(Data in this exercise Opens)
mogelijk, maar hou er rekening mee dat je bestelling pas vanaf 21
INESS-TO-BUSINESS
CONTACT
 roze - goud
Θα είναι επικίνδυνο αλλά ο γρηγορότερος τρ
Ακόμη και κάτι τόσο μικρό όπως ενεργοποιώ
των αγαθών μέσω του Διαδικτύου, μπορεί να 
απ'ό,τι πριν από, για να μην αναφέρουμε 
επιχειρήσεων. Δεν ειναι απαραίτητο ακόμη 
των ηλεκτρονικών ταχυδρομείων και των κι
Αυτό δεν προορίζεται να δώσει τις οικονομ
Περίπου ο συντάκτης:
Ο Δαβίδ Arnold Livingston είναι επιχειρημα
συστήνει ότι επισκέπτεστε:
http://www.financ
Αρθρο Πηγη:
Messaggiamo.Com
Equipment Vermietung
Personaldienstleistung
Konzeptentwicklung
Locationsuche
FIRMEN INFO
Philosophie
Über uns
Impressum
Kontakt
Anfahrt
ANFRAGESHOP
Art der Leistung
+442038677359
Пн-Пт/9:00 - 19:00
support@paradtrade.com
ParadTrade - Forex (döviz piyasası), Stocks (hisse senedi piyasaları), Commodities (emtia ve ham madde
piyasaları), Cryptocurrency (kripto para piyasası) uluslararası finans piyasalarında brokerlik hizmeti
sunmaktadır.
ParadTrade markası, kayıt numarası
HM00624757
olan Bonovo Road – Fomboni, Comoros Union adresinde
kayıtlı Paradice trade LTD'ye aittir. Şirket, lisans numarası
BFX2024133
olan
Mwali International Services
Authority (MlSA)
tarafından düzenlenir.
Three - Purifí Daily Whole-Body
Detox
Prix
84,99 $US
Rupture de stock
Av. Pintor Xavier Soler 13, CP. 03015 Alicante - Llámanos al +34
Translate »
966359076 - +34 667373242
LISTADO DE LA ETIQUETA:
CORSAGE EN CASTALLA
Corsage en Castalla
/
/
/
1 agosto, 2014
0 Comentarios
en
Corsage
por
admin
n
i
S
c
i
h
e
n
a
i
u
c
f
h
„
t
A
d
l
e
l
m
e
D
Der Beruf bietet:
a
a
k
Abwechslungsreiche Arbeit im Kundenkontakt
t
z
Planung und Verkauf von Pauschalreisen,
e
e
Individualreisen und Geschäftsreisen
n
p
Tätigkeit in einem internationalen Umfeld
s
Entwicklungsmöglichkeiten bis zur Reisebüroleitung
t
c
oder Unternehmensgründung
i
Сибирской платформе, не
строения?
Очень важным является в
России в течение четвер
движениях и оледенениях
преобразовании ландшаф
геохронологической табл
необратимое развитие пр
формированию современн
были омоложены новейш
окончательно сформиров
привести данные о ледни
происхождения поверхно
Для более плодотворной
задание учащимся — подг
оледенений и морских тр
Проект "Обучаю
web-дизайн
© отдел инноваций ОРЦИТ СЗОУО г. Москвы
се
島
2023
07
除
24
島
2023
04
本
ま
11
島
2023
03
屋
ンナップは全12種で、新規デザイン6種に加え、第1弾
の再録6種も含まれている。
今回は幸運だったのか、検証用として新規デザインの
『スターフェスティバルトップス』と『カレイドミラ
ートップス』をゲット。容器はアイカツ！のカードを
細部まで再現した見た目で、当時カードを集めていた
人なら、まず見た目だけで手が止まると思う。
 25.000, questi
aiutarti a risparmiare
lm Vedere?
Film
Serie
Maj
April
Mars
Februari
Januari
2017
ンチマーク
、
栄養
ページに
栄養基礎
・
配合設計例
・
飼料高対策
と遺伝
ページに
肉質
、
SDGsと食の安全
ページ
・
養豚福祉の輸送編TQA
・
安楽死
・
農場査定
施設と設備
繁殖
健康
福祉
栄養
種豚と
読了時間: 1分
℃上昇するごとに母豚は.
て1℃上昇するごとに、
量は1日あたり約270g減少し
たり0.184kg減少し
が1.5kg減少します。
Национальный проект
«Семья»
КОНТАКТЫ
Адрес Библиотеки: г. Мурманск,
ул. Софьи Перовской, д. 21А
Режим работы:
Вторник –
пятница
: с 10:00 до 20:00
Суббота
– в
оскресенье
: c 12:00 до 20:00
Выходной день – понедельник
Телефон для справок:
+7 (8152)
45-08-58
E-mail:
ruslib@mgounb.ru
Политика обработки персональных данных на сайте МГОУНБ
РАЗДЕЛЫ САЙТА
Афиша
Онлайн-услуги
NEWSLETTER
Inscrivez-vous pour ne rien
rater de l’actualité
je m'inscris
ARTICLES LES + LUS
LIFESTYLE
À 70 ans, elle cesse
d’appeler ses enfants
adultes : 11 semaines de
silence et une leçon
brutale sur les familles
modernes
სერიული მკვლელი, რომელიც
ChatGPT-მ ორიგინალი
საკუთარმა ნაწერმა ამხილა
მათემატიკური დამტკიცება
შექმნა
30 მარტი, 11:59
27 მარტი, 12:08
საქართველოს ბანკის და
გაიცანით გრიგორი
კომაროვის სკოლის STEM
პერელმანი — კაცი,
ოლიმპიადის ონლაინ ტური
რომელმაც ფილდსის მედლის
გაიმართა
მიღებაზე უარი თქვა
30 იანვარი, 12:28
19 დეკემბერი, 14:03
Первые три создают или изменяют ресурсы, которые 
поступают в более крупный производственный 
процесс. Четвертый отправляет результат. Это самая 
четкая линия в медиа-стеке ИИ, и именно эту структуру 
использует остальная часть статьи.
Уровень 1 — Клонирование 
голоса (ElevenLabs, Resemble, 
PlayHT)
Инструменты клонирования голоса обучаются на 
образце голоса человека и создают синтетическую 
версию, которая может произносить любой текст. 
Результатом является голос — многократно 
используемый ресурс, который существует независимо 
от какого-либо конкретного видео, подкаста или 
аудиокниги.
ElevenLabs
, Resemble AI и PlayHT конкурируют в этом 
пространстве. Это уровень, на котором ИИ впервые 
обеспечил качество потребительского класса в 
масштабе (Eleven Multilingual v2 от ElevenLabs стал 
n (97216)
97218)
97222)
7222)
(Data in this exercise Closes)
### Work to be completed
The task calls for every line of the material that contains the string "είναι".

### Result
Θα είναι επικίνδυνο αλλά ο γρηγορότερος τρ
Ο Δαβίδ Arnold Livingston είναι επιχειρημα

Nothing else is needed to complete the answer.